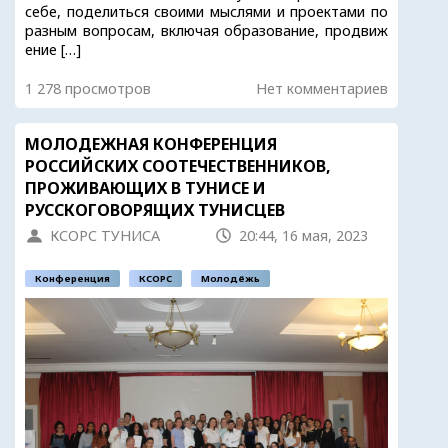
себе, поделиться своими мыслями и проектами по
разным вопросам, включая образование, продвиж
ение […]
1 278 просмотров
Нет комментариев
МОЛОДЕЖНAЯ КОНФЕРЕНЦИЯ
РОССИЙСКИХ СООТЕЧЕСТВЕННИКОВ,
ПРОЖИВАЮЩИХ В ТУНИСЕ И
РУССКОГОВОРЯЩИХ ТУНИСЦЕВ
КСОРС ТУНИСА
20:44, 16 мая, 2023
Конференция
КСОРС
Молодёжь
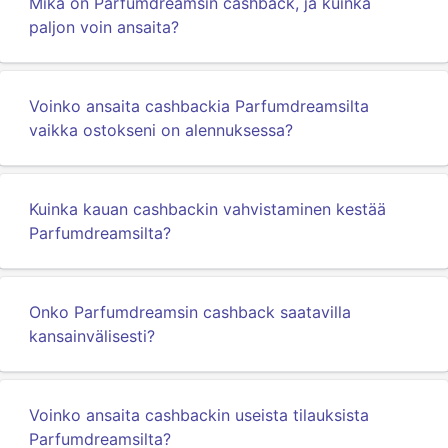
Mikä on Parfumdreamsin cashback, ja kuinka
paljon voin ansaita?
Voinko ansaita cashbackia Parfumdreamsilta
vaikka ostokseni on alennuksessa?
Kuinka kauan cashbackin vahvistaminen kestää
Parfumdreamsilta?
Onko Parfumdreamsin cashback saatavilla
kansainvälisesti?
Voinko ansaita cashbackin useista tilauksista
Parfumdreamsilta?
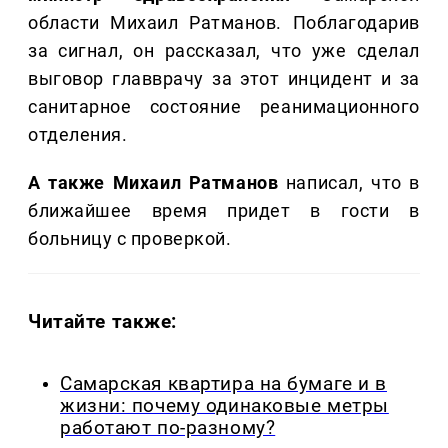
области Михаил Ратманов. Поблагодарив
за сигнал, он рассказал, что уже сделал
выговор главврачу за этот инцидент и за
санитарное состояние реанимационного
отделения.
А также Михаил Ратманов
написал, что в
ближайшее время придет в гости в
больницу с проверкой.
Читайте также:
Самарская квартира на бумаге и в
жизни: почему одинаковые метры
работают по-разному?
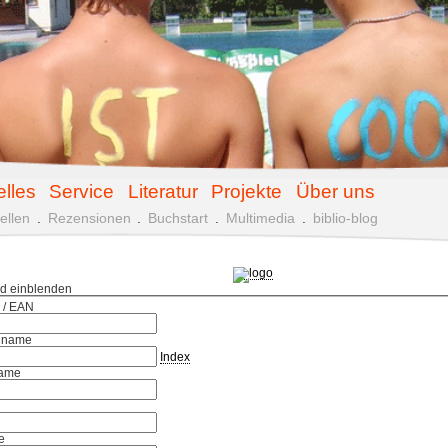
elles
Service
Literatur
Projekte
Über uns
ellen
.
Rezensionen
.
Buchstart
.
Multimedia
.
biblio-blog
ld einblenden
 / EAN
hname
Index
ame
e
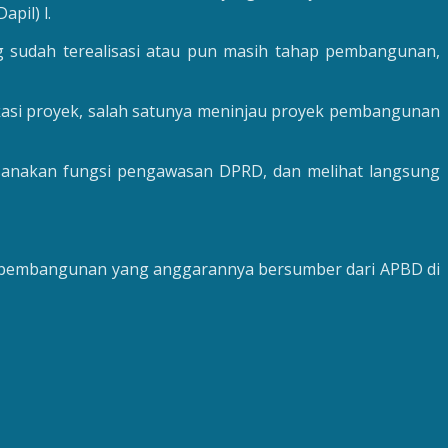
pil) l.
g sudah terealisasi atau pun masih tahap pembangunan,
okasi proyek, salah satunya meninjau proyek pembangunan
sanakan fungsi pengawasan DPRD, dan melihat langsung
yek pembangunan yang anggarannya bersumber dari APBD di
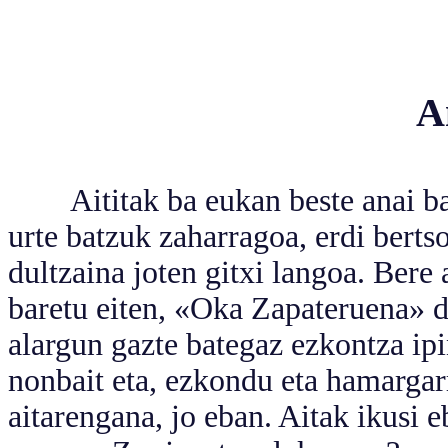
A
Aititak ba eukan beste anai bat 
urte batzuk zaharragoa, erdi bertsol
dultzaina joten gitxi langoa. Bere a
baretu eiten, «Oka Zapateruena» 
alargun gazte bategaz ezkontza ip
nonbait eta, ezkondu eta hamargar
aitarengana, jo eban. Aitak ikusi e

**********

WORK TO BE COMPLETED: Check each line of the records above for the string "также", and report every line that has it.

WORKED SOLUTION:
А также Михаил Ратманов
Читайте также:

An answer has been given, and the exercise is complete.